Focus On: Retail Grocery
Top business challenge: To compete with multiplying grocery channels while keeping costs low
Solution: To supply higher-quality offerings and achieve efficiencies in areas such as inventory management and order fulfillment
How IT can help: By deploying ERP, inventory management systems and Web-based workforce management systems

Founded in 1999, the $240-million company processes 6,000 online orders a day out of a single warehouse in Queens. Time-strapped New Yorkers don't have to traverse the busy aisles of a traditional store; they can order Skippy and Tide online, along with made-to-order items like prepared meals; some 50 blends of fresh-roasted coffee; and kosher or organic meat, all packaged and delivered the next day to their specifications.

The Wal-Mart Effect

FreshDirect exemplifies how smaller grocers are shifting their strategies to compete in the $500-billon retail grocery industry. Over the past decade, an explosion of grocery channels -- from wholesale clubs to high-end organic stores -- has captured an increasing portion of grocery business.

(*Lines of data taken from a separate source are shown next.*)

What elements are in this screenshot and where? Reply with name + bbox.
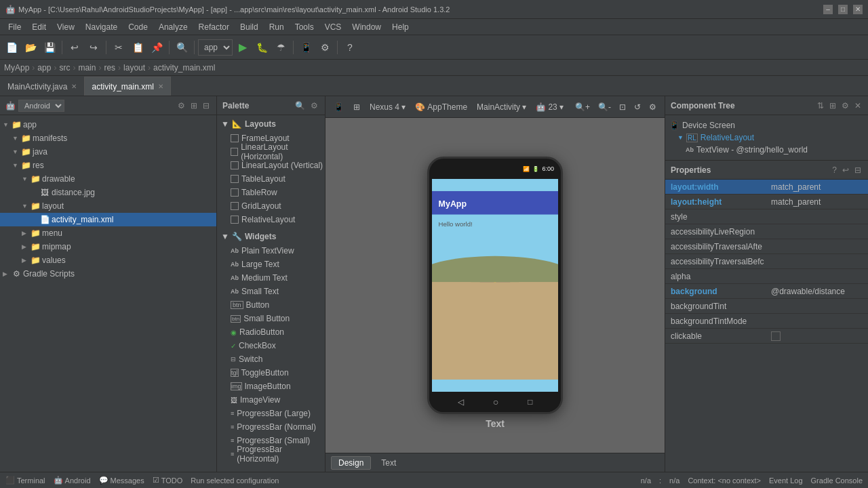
tree-item[interactable]: ▼📁res — [0, 159, 216, 172]
zoom-out-btn[interactable]: 🔍- — [595, 99, 614, 115]
device-dropdown-btn[interactable]: Nexus 4 ▾ — [367, 99, 408, 115]
palette-progressbar-normal[interactable]: ≡ ProgressBar (Normal) — [217, 420, 325, 434]
tab-mainactivity-close[interactable]: ✕ — [71, 83, 77, 90]
breadcrumb-myapp[interactable]: MyApp — [4, 63, 29, 73]
breadcrumb-xml[interactable]: activity_main.xml — [153, 63, 215, 73]
menu-item-help[interactable]: Help — [387, 19, 414, 35]
palette-togglebutton[interactable]: tgl ToggleButton — [217, 366, 325, 380]
palette-relativelayout[interactable]: RelativeLayout — [217, 213, 325, 226]
activity-dropdown-btn[interactable]: MainActivity ▾ — [474, 99, 529, 115]
toolbar-open-btn[interactable]: 📂 — [22, 39, 39, 56]
palette-plain-textview[interactable]: Ab Plain TextView — [217, 244, 325, 258]
palette-tablelayout[interactable]: TableLayout — [217, 172, 325, 186]
palette-small-text[interactable]: Ab Small Text — [217, 285, 325, 298]
tab-mainactivity[interactable]: MainActivity.java ✕ — [0, 77, 84, 96]
palette-progressbar-large[interactable]: ≡ ProgressBar (Large) — [217, 407, 325, 420]
prop-clickable[interactable]: clickable — [665, 329, 868, 344]
comp-sort-btn[interactable]: ⇅ — [816, 100, 825, 112]
event-log-btn[interactable]: Event Log — [769, 476, 803, 485]
phone-recent-btn[interactable]: □ — [528, 397, 532, 407]
canvas-mode-btn[interactable]: 📱 — [331, 99, 347, 115]
menu-item-navigate[interactable]: Navigate — [80, 19, 123, 35]
avd-btn[interactable]: 📱 — [297, 39, 315, 56]
menu-item-window[interactable]: Window — [347, 19, 387, 35]
toolbar-redo-btn[interactable]: ↪ — [85, 39, 102, 56]
status-terminal-tab[interactable]: ⬛ Terminal — [5, 476, 45, 485]
zoom-fit-btn[interactable]: ⊡ — [616, 99, 629, 115]
minimize-button[interactable]: – — [823, 5, 833, 14]
menu-item-file[interactable]: File — [3, 19, 26, 35]
palette-layouts-header[interactable]: ▼ 📐 Layouts — [217, 117, 325, 131]
props-undo-btn[interactable]: ↩ — [841, 164, 850, 176]
theme-dropdown-btn[interactable]: 🎨 AppTheme — [412, 99, 470, 115]
project-expand-btn[interactable]: ⊞ — [189, 100, 199, 112]
gradle-console-btn[interactable]: Gradle Console — [811, 476, 863, 485]
palette-small-button[interactable]: btn Small Button — [217, 312, 325, 325]
menu-item-tools[interactable]: Tools — [290, 19, 319, 35]
menu-item-analyze[interactable]: Analyze — [153, 19, 193, 35]
breadcrumb-layout[interactable]: layout — [123, 63, 145, 73]
palette-imageview[interactable]: 🖼 ImageView — [217, 393, 325, 407]
sdk-btn[interactable]: ⚙ — [316, 39, 334, 56]
comp-relativelayout[interactable]: ▼ RL RelativeLayout — [669, 131, 864, 144]
clickable-checkbox[interactable] — [771, 331, 781, 341]
canvas-area[interactable]: 📶 🔋 6:00 — [326, 118, 665, 453]
tree-item[interactable]: ▶📁mipmap — [0, 240, 216, 253]
run-btn[interactable]: ▶ — [234, 39, 252, 56]
toolbar-undo-btn[interactable]: ↩ — [66, 39, 83, 56]
status-todo-tab[interactable]: ☑ TODO — [153, 476, 183, 485]
breadcrumb-src[interactable]: src — [59, 63, 70, 73]
canvas-settings-btn[interactable]: ⚙ — [646, 99, 659, 115]
toolbar-new-btn[interactable]: 📄 — [3, 39, 20, 56]
tree-item[interactable]: ▶📁values — [0, 253, 216, 267]
toolbar-save-btn[interactable]: 💾 — [41, 39, 58, 56]
palette-radiobutton[interactable]: ◉ RadioButton — [217, 325, 325, 339]
coverage-btn[interactable]: ☂ — [272, 39, 290, 56]
run-config-dropdown[interactable]: app — [198, 39, 233, 56]
prop-accessibility-traversal-after[interactable]: accessibilityTraversalAfte — [665, 239, 868, 254]
palette-large-text[interactable]: Ab Large Text — [217, 258, 325, 271]
canvas-refresh-btn[interactable]: ↺ — [631, 99, 644, 115]
comp-expand-btn[interactable]: ⊞ — [828, 100, 837, 112]
breadcrumb-main[interactable]: main — [78, 63, 96, 73]
prop-style[interactable]: style — [665, 209, 868, 224]
prop-accessibility-live[interactable]: accessibilityLiveRegion — [665, 224, 868, 239]
palette-checkbox[interactable]: ✓ CheckBox — [217, 339, 325, 352]
toolbar-copy-btn[interactable]: 📋 — [129, 39, 146, 56]
comp-close-btn[interactable]: ✕ — [853, 100, 863, 112]
palette-medium-text[interactable]: Ab Medium Text — [217, 271, 325, 285]
palette-settings-btn[interactable]: ⚙ — [309, 100, 319, 112]
text-tab[interactable]: Text — [374, 456, 403, 470]
tree-item[interactable]: ▼📁manifests — [0, 131, 216, 145]
tree-item[interactable]: ▼📁layout — [0, 199, 216, 213]
menu-item-run[interactable]: Run — [264, 19, 290, 35]
tab-activitymain[interactable]: activity_main.xml ✕ — [84, 77, 170, 96]
tree-item[interactable]: 📄activity_main.xml — [0, 213, 216, 226]
palette-widgets-header[interactable]: ▼ 🔧 Widgets — [217, 229, 325, 244]
palette-search-btn[interactable]: 🔍 — [294, 100, 307, 112]
help-btn[interactable]: ? — [341, 39, 359, 56]
phone-back-btn[interactable]: ◁ — [458, 397, 464, 407]
props-help-btn[interactable]: ? — [831, 164, 838, 176]
breadcrumb-res[interactable]: res — [104, 63, 115, 73]
palette-gridlayout[interactable]: GridLayout — [217, 199, 325, 213]
prop-alpha[interactable]: alpha — [665, 269, 868, 284]
tree-item[interactable]: ▶📁menu — [0, 226, 216, 240]
prop-background-tintmode[interactable]: backgroundTintMode — [665, 314, 868, 329]
palette-button[interactable]: btn Button — [217, 298, 325, 312]
status-messages-tab[interactable]: 💬 Messages — [99, 476, 144, 485]
palette-progressbar-horizontal[interactable]: ≡ ProgressBar (Horizontal) — [217, 447, 325, 461]
tab-activitymain-close[interactable]: ✕ — [158, 83, 163, 90]
prop-background-tint[interactable]: backgroundTint — [665, 299, 868, 314]
tree-item[interactable]: 🖼distance.jpg — [0, 186, 216, 199]
menu-item-vcs[interactable]: VCS — [319, 19, 347, 35]
project-collapse-btn[interactable]: ⊟ — [201, 100, 211, 112]
tree-item[interactable]: ▼📁drawable — [0, 172, 216, 186]
canvas-fit-btn[interactable]: ⊞ — [351, 99, 363, 115]
close-button[interactable]: ✕ — [853, 5, 863, 14]
prop-accessibility-traversal-before[interactable]: accessibilityTraversalBefc — [665, 254, 868, 269]
design-tab[interactable]: Design — [331, 456, 371, 470]
menu-item-code[interactable]: Code — [123, 19, 153, 35]
maximize-button[interactable]: □ — [838, 5, 848, 14]
tree-item[interactable]: ▼📁java — [0, 145, 216, 159]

Wal-Mart has taken a significant bite. According to market research firm Retail Forward, in 2005 some 20% of consumers did their primary grocery shopping at Wal-Mart, up from 4% in 1999. "The Wal-Mart effect on the marketplace has forced supermarket operators out of the center," says Frank Dipasquale, senior vice president at the National Grocers Association. To differentiate themselves from low-cost powerhouses and larger high-end rivals, midmarket grocers are choosing formats that offer "a niche in which to compete," Dipasquale says.

That means providing more prepared-food offerings as well as better service and products. But in a business with margins of 1.46%, stepping up product and service quality without breaking the bank is no small task. So midsized groceries have turned to various technologies, including enterprise resource planning (ERP) systems to bring efficiency to operations; inventory management systems to get a handle on ordering; and business intelligence tools to provide customer-specific service. And to manage its high-turnover workforce, retail grocers have turned to Web-based technologies to automate payroll and benefits.